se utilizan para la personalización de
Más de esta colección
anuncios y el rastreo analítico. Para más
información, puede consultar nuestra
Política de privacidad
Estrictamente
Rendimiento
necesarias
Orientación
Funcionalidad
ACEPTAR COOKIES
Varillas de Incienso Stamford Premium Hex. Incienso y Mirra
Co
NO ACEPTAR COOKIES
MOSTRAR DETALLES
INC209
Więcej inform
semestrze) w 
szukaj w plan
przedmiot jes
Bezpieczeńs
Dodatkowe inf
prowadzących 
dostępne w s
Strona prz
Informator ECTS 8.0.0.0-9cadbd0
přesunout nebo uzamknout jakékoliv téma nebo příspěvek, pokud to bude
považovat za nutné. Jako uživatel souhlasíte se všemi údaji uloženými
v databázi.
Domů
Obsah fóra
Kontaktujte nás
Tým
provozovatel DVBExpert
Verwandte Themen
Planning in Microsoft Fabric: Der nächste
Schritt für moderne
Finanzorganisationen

☆ ☆ ☆ ☆ ☆ ☆ ☆

### Exercise requirements
Wherever the word "COOKIES" appears in the listing, copy the line that holds it.

### Result of this task
ACEPTAR COOKIES
NO ACEPTAR COOKIES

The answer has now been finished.